For any location-specific licensing which are determined by the city/county in which your Montana LP operates in, you’ll need to reach out to the Montana Association of Counties either online or by phone at (406) 449-4360.
Industry-specific licenses may also be necessary for LPs operating in the fields of construction, independent contracting, plumbing, electrical, agriculture, the sale of alcohol or tobacco, and many others. For a full list of Montana licenses, registrations and certifications, check the Montana state license page of the Montana Department of Revenue website.
In many cases, you may be able to renew and update all of your LPs licensing by using Montana’s business licensing service E-Stop.
If you would rather have a professional take care of your formation paperwork for you, you have a couple of options. The less expensive choice is to hire a business formation service to create your limited partnership.
While some service providers stick to less complicated business entities like limited liability companies, some also provide LP formations ― namely, LegalZoom and BizFilings. Currently ZenBusiness does not have this offering but does have regular LLC formation and business incorporation.
If you want the maximum possible degree of expertise, you should also consider hiring a business attorney to form your limited partnership. This is certainly a more expensive route, but if you want the peace of mind that every step is completed correctly ― and that all of your options have been thoroughly explored ― hiring a lawyer is a great option.
We highly recommend that you establish a business bank account so that your business and personal finances are maintained separately. This is important because it helps protect your personal assets, and also makes filing taxes much easier. Once you receive your EIN from the IRS, you’ll be able to use it to establish an account at the bank or credit union of your choice.
If your Montana LP has any employees, it will be required by law to pay for unemployment insurance (UI) which helps protect employees in the event that the employment comes to an unforeseen end. To acquire UI, the Montana business will need to establish a Montana UI tax account by visiting the Montana Department of Labor & Industry’s website and registering with the UI eServices for Employers. More information on unemployment insurance and how to obtain a Montana UI tax account, visit the Montana Department of Labor & Industry’s webpage. After you obtain these legally required policies, it’s probably also a good idea to pursue general liability insurance, as well as some industry-specific policies.

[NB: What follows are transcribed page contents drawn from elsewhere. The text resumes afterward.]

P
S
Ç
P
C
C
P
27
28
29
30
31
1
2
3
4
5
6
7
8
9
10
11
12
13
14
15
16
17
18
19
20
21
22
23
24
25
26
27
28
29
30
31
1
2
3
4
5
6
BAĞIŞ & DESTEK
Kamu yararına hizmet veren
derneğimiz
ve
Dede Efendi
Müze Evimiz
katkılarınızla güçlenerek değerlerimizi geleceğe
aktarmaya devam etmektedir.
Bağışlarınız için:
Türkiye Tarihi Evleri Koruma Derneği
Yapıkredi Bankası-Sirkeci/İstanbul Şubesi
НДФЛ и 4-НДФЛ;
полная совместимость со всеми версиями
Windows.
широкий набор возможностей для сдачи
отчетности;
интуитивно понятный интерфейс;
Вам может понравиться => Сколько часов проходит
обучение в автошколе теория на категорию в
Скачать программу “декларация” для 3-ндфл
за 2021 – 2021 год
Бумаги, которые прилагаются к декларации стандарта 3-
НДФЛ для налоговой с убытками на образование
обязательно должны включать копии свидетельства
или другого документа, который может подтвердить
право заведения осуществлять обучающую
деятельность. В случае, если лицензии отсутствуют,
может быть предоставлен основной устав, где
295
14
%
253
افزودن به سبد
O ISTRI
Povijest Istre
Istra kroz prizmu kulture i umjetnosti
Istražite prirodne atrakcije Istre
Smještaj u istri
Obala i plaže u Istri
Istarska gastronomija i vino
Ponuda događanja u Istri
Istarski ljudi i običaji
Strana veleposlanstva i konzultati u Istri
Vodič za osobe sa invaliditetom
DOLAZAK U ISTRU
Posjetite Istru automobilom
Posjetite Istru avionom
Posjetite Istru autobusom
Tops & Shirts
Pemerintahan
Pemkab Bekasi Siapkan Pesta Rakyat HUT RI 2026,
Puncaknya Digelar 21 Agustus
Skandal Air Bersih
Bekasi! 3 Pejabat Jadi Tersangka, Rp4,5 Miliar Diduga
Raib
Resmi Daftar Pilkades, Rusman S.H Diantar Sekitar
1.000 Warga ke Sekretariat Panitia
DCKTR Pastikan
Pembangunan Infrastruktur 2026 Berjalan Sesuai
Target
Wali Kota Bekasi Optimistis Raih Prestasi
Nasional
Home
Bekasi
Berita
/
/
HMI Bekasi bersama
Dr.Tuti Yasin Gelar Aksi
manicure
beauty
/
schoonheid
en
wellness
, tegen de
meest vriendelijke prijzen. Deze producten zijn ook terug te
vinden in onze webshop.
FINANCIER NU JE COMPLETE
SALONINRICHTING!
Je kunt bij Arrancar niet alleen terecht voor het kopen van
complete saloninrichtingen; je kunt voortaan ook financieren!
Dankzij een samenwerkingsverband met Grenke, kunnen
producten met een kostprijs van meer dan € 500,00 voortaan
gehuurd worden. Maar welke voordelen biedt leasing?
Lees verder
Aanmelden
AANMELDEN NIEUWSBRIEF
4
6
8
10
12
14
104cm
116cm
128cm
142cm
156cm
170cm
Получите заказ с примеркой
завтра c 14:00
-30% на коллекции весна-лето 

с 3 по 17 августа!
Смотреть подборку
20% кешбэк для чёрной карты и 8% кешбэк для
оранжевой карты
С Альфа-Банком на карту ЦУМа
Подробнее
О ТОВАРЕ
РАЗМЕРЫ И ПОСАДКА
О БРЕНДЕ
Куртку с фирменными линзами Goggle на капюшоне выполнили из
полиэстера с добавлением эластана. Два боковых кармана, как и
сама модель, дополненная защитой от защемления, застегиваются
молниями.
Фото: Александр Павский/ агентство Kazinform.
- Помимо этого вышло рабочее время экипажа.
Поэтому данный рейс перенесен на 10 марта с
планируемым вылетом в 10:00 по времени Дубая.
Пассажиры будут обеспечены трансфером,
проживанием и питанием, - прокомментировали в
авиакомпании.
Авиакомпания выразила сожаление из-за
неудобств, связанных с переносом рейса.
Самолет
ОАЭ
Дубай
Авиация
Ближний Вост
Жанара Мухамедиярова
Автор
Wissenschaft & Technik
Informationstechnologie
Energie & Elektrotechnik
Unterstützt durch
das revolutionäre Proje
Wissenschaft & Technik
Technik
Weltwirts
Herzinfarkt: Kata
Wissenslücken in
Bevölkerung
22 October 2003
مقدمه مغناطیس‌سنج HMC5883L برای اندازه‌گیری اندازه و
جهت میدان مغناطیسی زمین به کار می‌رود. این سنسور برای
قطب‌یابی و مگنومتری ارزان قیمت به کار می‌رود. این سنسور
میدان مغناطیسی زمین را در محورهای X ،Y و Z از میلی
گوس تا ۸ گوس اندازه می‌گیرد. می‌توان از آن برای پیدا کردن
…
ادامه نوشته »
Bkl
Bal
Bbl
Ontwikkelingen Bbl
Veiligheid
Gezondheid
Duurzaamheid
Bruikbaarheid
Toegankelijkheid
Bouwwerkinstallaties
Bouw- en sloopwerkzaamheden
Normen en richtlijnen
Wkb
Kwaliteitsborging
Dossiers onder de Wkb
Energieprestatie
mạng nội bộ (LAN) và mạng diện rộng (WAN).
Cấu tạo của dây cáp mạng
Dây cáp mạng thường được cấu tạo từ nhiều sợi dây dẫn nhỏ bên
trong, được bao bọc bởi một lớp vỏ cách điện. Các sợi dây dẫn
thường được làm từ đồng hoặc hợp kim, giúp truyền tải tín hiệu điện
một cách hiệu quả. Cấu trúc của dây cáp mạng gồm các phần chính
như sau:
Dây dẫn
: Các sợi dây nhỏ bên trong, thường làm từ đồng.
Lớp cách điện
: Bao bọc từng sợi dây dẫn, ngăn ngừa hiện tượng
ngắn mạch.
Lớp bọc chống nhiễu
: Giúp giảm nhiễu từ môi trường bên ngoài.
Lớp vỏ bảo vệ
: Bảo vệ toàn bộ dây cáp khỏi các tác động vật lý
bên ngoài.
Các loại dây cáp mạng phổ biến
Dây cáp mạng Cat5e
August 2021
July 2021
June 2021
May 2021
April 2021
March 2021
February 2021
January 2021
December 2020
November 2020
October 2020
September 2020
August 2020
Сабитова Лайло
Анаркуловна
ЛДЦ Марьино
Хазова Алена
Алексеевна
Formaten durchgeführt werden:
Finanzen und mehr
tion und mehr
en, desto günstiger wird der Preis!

Limited partnerships do not file business tax returns. Instead, the income is passed through the business entity to the partners, who then claim their share of profits or losses on their personal tax returns. Still, LPs do need to file an annual information return with the IRS, in which you report your business income, deductions, gains, and losses for the year.
In Montana, Limited Partnerships are required to file an annual report with the Secretary of State. This can be done easily online by first searching the business name through the state’s e-filing platform. Annual reports are due on the 15th of April for all business entities, and require the payment of a $20 filing fee. Should you file your report late, you may be required to pay more. For Montana’s complete instructions on filing an annual report, you may view Montana’s guide to business entity annual reports.
We don’t recommend that you attempt to manage your business finances without the help of a professional. There is too much room for error, and a professional can ultimately save you time and money by guiding you on how to manage your business finances. At a minimum, enlist professional help to set you up with software and the steps for keeping up with your finances on a regular basis. Then, consult back with your accountant at least a couple of times per year – and especially at tax time – to ensure you’re keeping track of everything correctly.